EXERCISE DESCRIPTION
Search the data below for the string "luoghi" and copy all lines where it shows up.

── SUPPLIED RECORDS

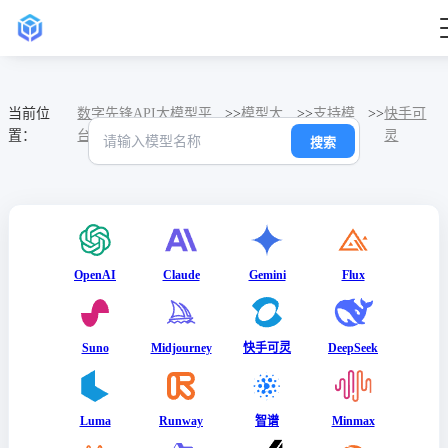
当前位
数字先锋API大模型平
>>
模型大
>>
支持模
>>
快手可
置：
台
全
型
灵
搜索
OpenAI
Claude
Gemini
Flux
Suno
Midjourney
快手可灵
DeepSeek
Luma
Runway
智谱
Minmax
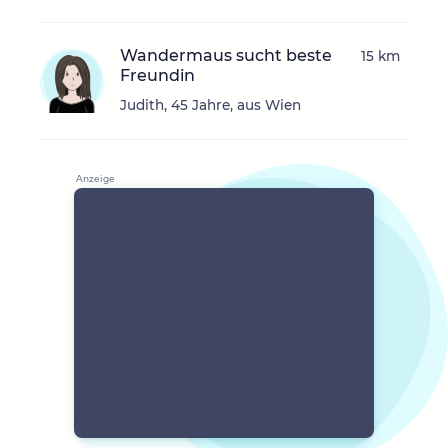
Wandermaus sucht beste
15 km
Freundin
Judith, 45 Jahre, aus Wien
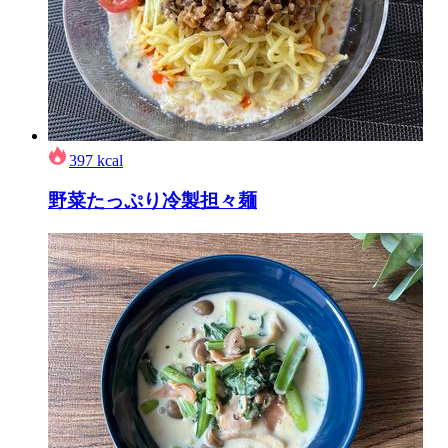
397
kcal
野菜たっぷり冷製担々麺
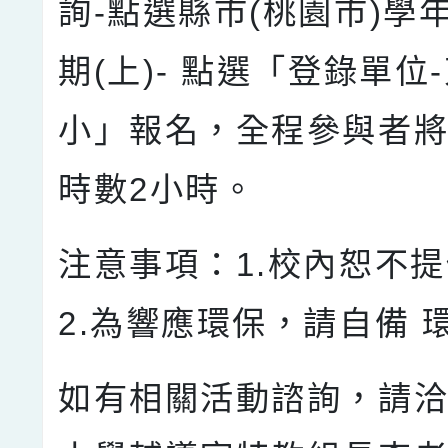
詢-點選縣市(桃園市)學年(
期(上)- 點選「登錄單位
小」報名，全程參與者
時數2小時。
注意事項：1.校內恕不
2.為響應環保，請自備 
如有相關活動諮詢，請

────
── SUPPLIED RECORDS

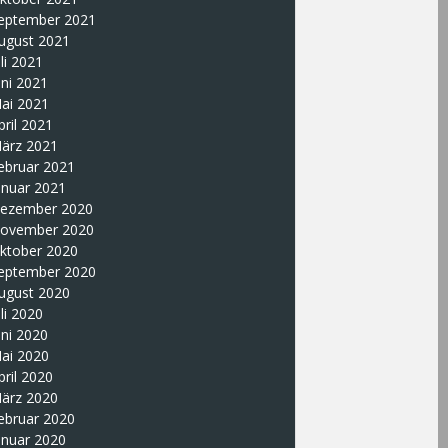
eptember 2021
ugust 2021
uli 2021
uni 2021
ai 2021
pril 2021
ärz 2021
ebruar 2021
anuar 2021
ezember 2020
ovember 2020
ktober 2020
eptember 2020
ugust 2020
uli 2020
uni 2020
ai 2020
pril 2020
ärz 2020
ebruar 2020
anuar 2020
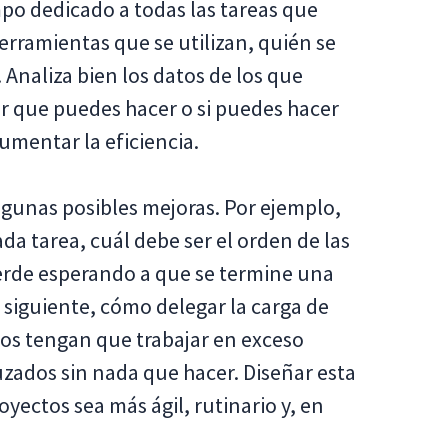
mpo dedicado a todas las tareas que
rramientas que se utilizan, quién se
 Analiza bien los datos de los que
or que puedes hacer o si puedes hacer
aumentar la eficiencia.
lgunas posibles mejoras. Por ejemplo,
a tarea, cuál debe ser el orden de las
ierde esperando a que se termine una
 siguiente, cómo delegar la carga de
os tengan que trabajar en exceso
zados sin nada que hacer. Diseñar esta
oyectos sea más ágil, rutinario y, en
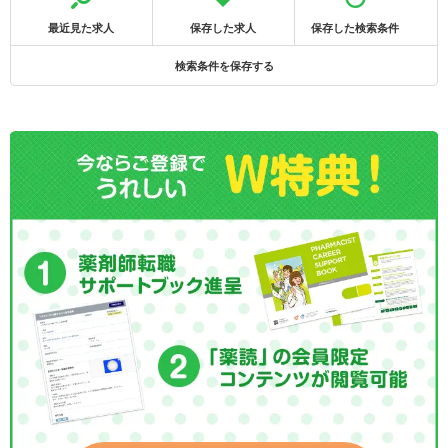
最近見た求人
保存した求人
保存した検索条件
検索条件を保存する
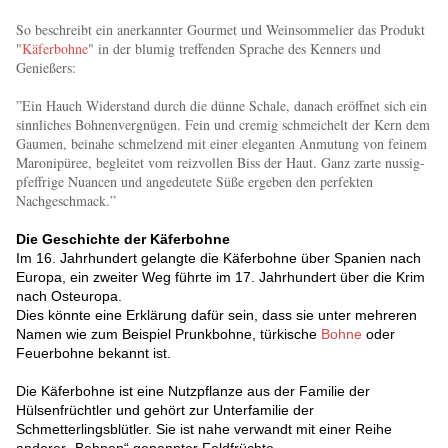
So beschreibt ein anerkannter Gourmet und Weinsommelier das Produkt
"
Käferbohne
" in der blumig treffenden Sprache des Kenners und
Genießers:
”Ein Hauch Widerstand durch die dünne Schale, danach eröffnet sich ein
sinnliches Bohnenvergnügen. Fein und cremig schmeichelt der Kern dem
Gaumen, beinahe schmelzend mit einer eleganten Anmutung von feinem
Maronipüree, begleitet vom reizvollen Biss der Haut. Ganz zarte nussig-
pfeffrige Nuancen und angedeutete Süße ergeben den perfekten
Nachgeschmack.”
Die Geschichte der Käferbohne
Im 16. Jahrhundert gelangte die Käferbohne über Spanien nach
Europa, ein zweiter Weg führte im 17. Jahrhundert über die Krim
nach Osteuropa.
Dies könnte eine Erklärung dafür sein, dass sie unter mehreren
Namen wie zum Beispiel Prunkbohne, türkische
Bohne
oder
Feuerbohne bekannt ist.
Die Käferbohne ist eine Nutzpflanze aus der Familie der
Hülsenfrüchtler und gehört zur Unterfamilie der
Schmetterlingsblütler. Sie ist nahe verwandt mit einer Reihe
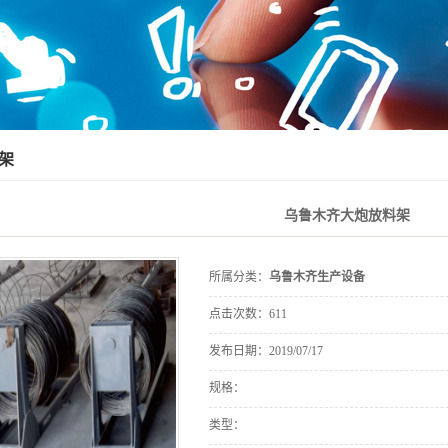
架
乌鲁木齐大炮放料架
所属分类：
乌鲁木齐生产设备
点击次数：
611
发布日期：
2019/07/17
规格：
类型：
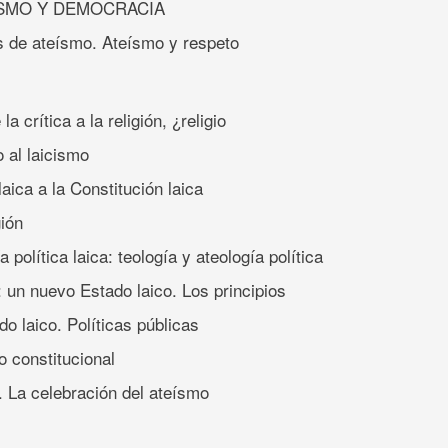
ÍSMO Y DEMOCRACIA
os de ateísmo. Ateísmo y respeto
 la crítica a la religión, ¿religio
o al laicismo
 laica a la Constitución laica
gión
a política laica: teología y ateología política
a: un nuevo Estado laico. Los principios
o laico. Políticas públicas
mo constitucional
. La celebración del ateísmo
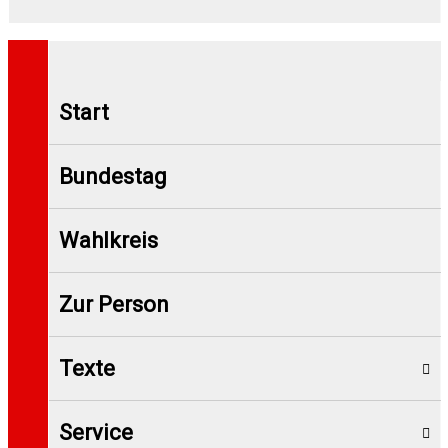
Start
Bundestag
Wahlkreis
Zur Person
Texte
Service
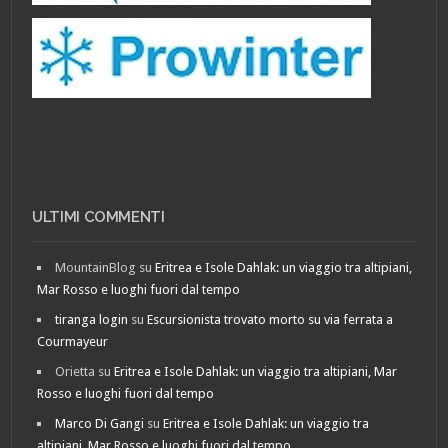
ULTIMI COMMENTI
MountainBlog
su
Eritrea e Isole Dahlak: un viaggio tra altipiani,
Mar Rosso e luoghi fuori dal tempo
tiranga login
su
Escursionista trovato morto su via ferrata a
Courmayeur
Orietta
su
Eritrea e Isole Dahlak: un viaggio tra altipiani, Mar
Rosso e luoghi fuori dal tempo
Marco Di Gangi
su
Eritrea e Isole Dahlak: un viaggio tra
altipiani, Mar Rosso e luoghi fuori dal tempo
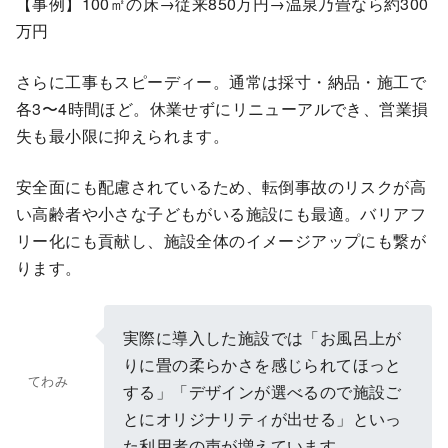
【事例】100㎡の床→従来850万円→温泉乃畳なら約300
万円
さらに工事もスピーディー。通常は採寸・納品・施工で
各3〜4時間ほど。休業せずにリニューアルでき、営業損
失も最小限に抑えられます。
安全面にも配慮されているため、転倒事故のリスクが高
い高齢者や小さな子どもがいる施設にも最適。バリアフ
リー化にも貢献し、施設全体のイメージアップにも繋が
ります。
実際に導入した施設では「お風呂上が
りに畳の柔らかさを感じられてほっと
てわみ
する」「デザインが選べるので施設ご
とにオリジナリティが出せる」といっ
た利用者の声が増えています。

────

ANSWER TO THE PROBLEM
Mar Rosso e luoghi fuori dal tempo
Rosso e luoghi fuori dal tempo
altipiani, Mar Rosso e luoghi fuori dal tempo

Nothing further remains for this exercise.